WHAT THE TASK ASKS ::
Transcribe every record without leaving anything out or changing a word.

(Transcribed page contents)
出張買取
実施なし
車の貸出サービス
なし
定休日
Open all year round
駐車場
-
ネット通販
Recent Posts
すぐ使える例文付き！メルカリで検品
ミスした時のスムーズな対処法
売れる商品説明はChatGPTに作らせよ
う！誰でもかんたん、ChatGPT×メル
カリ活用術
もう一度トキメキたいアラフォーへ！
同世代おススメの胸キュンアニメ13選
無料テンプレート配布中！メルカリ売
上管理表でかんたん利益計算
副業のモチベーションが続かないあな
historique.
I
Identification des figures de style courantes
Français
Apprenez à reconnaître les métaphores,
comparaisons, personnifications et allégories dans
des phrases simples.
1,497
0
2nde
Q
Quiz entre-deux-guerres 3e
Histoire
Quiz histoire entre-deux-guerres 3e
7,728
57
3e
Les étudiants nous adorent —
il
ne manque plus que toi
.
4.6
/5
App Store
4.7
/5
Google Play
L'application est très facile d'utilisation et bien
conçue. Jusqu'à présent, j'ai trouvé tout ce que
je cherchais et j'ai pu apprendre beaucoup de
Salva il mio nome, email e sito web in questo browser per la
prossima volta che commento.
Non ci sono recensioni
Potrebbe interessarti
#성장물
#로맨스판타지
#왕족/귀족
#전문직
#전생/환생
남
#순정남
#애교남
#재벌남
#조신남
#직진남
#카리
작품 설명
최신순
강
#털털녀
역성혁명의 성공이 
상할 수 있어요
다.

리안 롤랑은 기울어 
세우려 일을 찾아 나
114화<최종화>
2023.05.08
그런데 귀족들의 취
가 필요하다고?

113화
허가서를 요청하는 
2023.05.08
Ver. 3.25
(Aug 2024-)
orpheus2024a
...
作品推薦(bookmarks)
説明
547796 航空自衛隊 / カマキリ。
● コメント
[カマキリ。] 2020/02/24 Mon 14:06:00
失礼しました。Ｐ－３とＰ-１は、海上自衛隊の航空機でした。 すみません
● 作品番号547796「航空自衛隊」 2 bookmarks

RESULT ::
出張買取
実施なし
車の貸出サービス
なし
定休日
Open all year round
駐車場
-
ネット通販
Recent Posts
すぐ使える例文付き！メルカリで検品
ミスした時のスムーズな対処法
売れる商品説明はChatGPTに作らせよ
う！誰でもかんたん、ChatGPT×メル
カリ活用術
もう一度トキメキたいアラフォーへ！
同世代おススメの胸キュンアニメ13選
無料テンプレート配布中！メルカリ売
上管理表でかんたん利益計算
副業のモチベーションが続かないあな
historique.
I
Identification des figures de style courantes
Français
Apprenez à reconnaître les métaphores,
comparaisons, personnifications et allégories dans
des phrases simples.
1,497
0
2nde
Q
Quiz entre-deux-guerres 3e
Histoire
Quiz histoire entre-deux-guerres 3e
7,728
57
3e
Les étudiants nous adorent —
il
ne manque plus que toi
.
4.6
/5
App Store
4.7
/5
Google Play
L'application est très facile d'utilisation et bien
conçue. Jusqu'à présent, j'ai trouvé tout ce que
je cherchais et j'ai pu apprendre beaucoup de
Salva il mio nome, email e sito web in questo browser per la
prossima volta che commento.
Non ci sono recensioni
Potrebbe interessarti
#성장물
#로맨스판타지
#왕족/귀족
#전문직
#전생/환생
남
#순정남
#애교남
#재벌남
#조신남
#직진남
#카리
작품 설명
최신순
강
#털털녀
역성혁명의 성공이 
상할 수 있어요
다.

리안 롤랑은 기울어 
세우려 일을 찾아 나
114화<최종화>
2023.05.08
그런데 귀족들의 취
가 필요하다고?

113화
허가서를 요청하는 
2023.05.08
Ver. 3.25
(Aug 2024-)
orpheus2024a
...
作品推薦(bookmarks)
説明
547796 航空自衛隊 / カマキリ。
● コメント
[カマキリ。] 2020/02/24 Mon 14:06:00
失礼しました。Ｐ－３とＰ-１は、海上自衛隊の航空機でした。 すみません
● 作品番号547796「航空自衛隊」 2 bookmarks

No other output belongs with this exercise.